I promised that I would give a little explanation about mine, so for those who are interested:

In 1826 Sir John Franklin set sail on the mission that would make his name. The ship he went on was the HMS Erebus, joined with the HMS Terror. Their quest: to find the North West Passage that conceivably existed through the Arctic, linking the Atlantic and Pacific Oceans.

As time passed and no contact was received expeditions set out, no longer to find the Passage but to find out what happened to Franklin and his crew.

Both ships were found frozen in the Arctic seas, but the crews were not found. Further expeditions across the icy wastes over the years, found stories (with the Inuit) of the strange white men making their way across the cold, but bodies were scant and rarely found, but diaries and notes were.

It seemed as though the crews had tried to make their way home across the snow, but no-one made it.
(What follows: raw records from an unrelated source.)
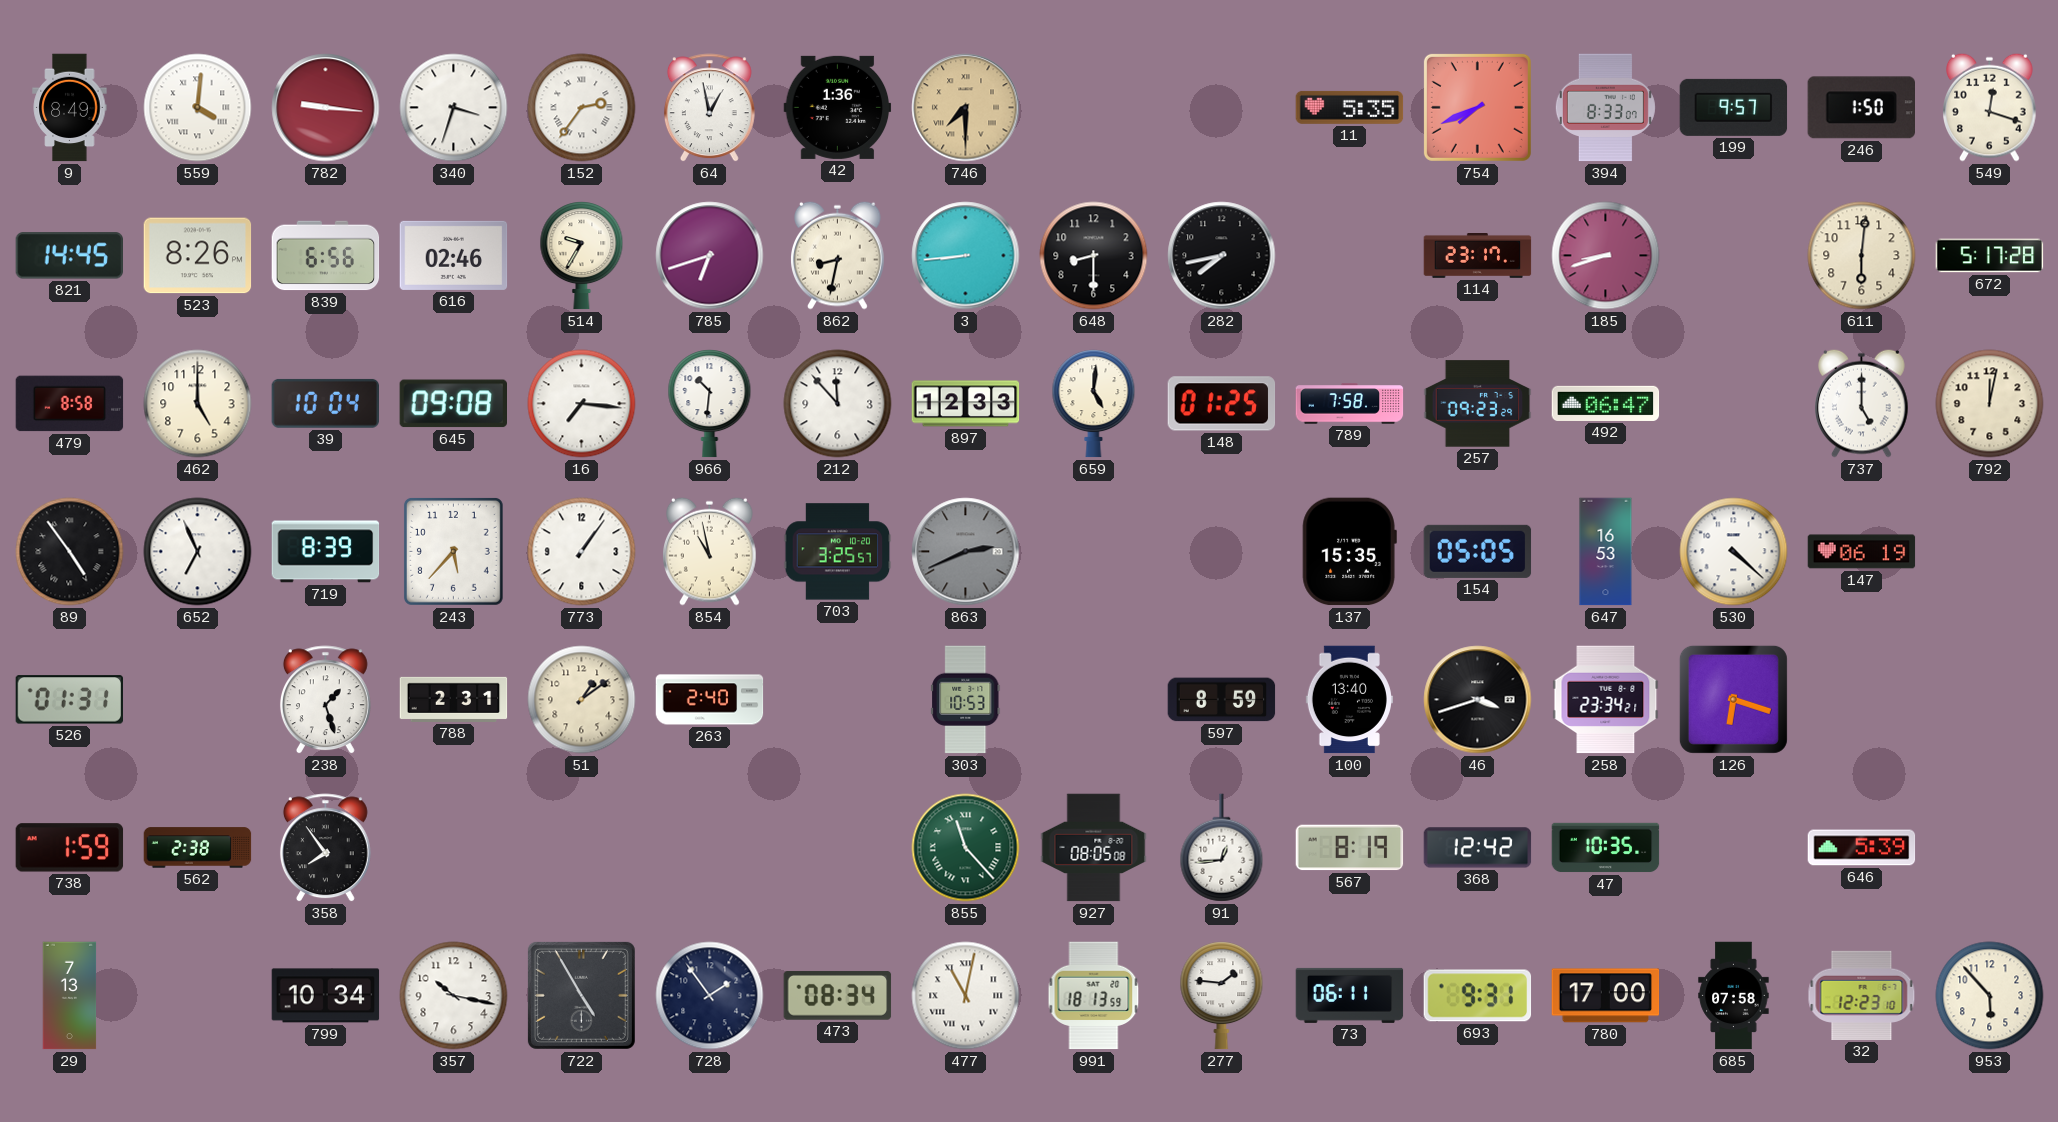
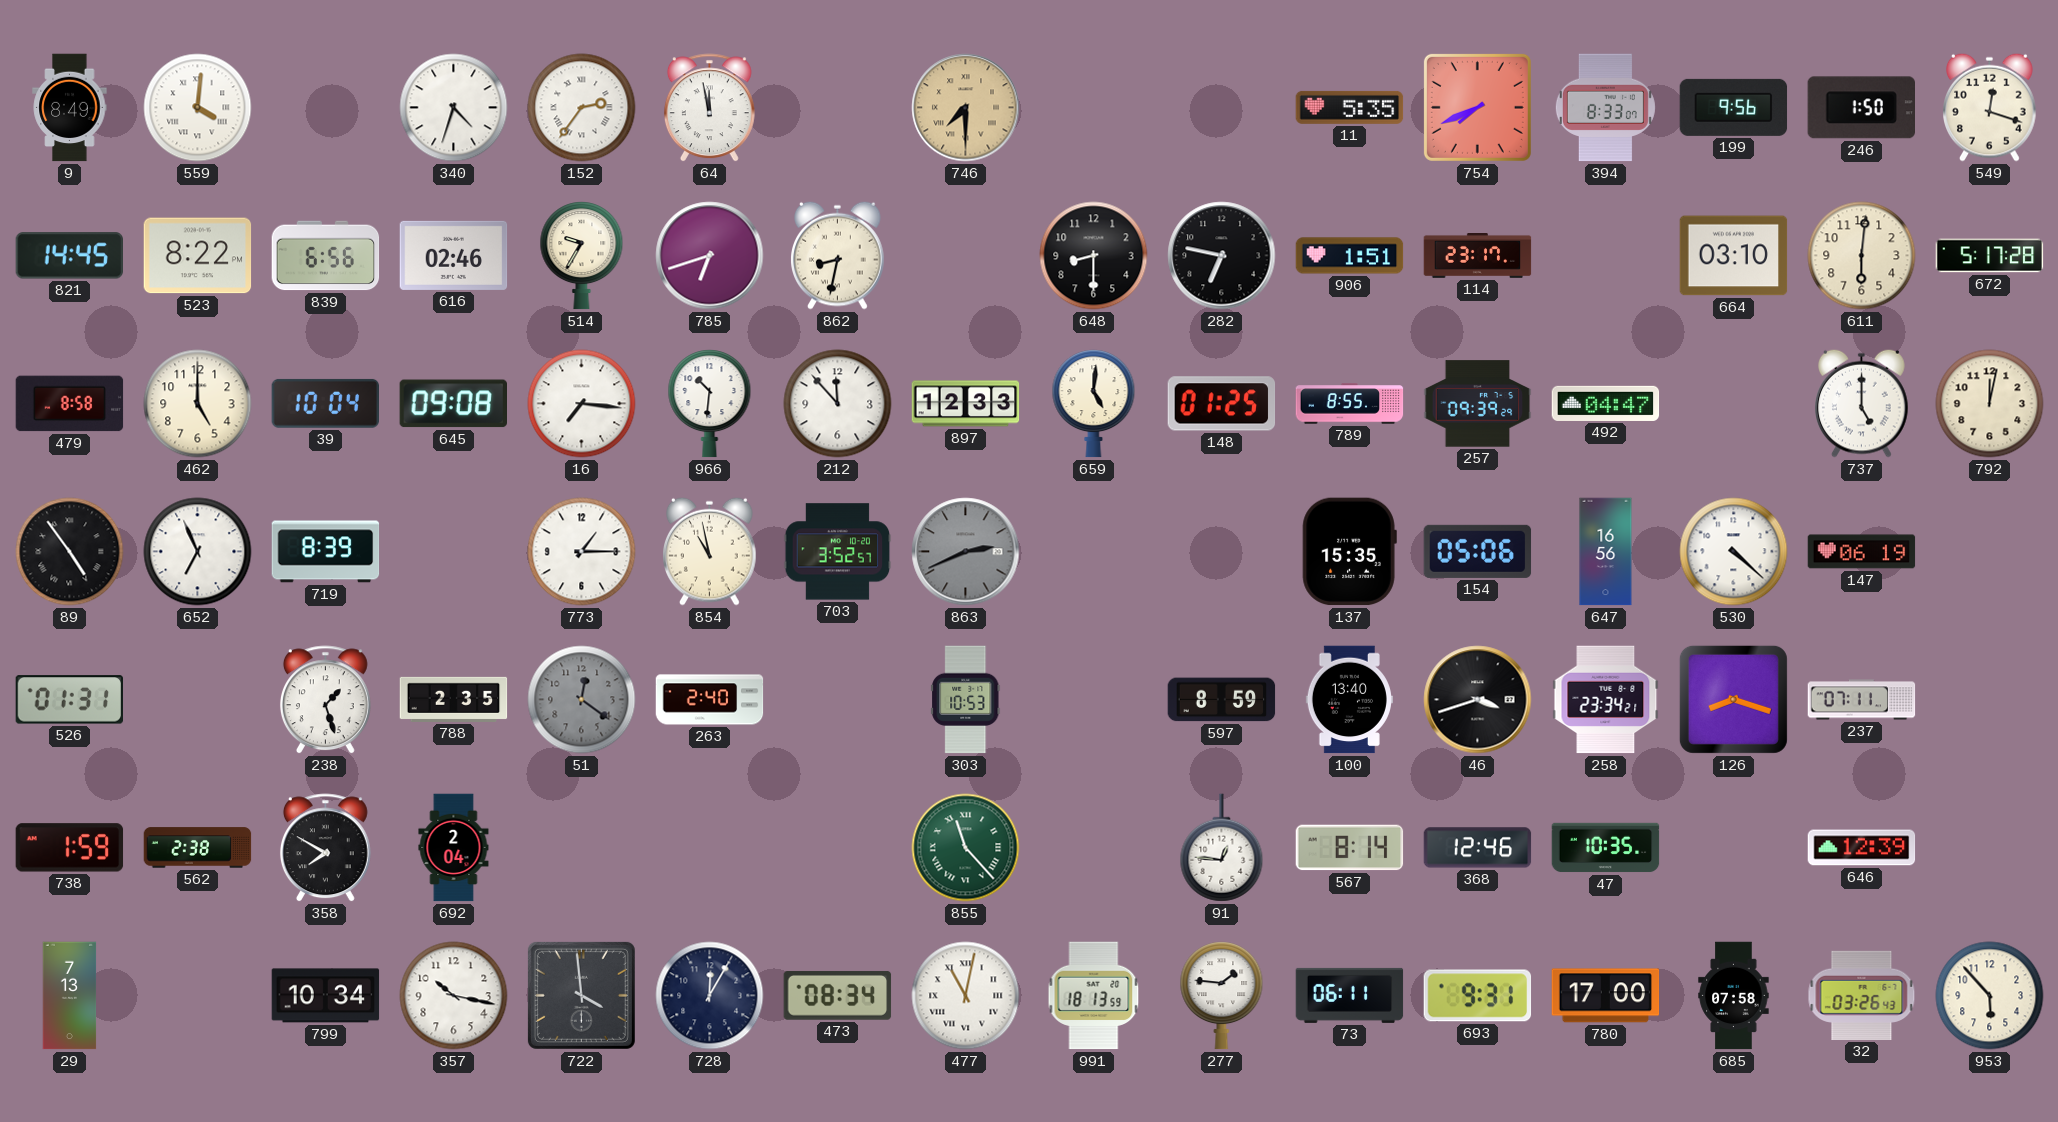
782: 9:16 -> none
340: 3:33 -> 4:33
64: 12:58 -> 11:58
42: 1:36 -> none
199: 9:57 -> 9:56
523: 8:26 -> 8:22
3: 8:44 -> none
282: 7:43 -> 6:47
906: none -> 1:51
185: 8:42 -> none
664: none -> 03:10
789: 7:58 -> 8:55
257: 09:23 -> 09:39
492: 06:47 -> 04:47
243: 5:37 -> none
773: 1:06 -> 1:15
703: 3:25 -> 3:52
154: 05:05 -> 05:06
647: 16:53 -> 16:56
788: 2:31 -> 2:35
51: 1:09 -> 12:21
51 dial: cream -> grey
126: 6:18 -> 8:18
237: none -> 07:11
358: 7:54 -> 7:50
692: none -> 2:04
927: 08:05 -> none
91: 12:44 -> 12:46
567: 8:19 -> 8:14
368: 12:42 -> 12:46
646: 5:39 -> 12:39
722: 4:55 -> 3:59
728: 1:54 -> 12:05
32: 12:23 -> 03:26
There were a few stories of some men joining tribes of Inuit, and more commonly horrendous tales of them trying to eat each other to stay alive.

Franklin was never found.

In 1981 Canadian Singer Songwriter Stan Rogers released the song 'Northwest Passage' which explicitly references Franklin's expedition, and raises it to a mythical status with mention of Franklin's hand reaching out of the ice reaching for the open sea:

Stan Rogers Northwest Passage

chorus: Ah, for just one time I would take the Northwest Passage
To find the hand of Franklin reaching for the Beaufort Sea;
Tracing one warm line through a land so wild and savage
And make a Northwest Passage to the sea.

In the late 1990's the song featured quite strongly in the final episode of the series Due South, which ended with principle characters Benton Fraser and Ray Kowalski setting out into the cold wastes to try and find the hand of Franklin (where I first heard of it)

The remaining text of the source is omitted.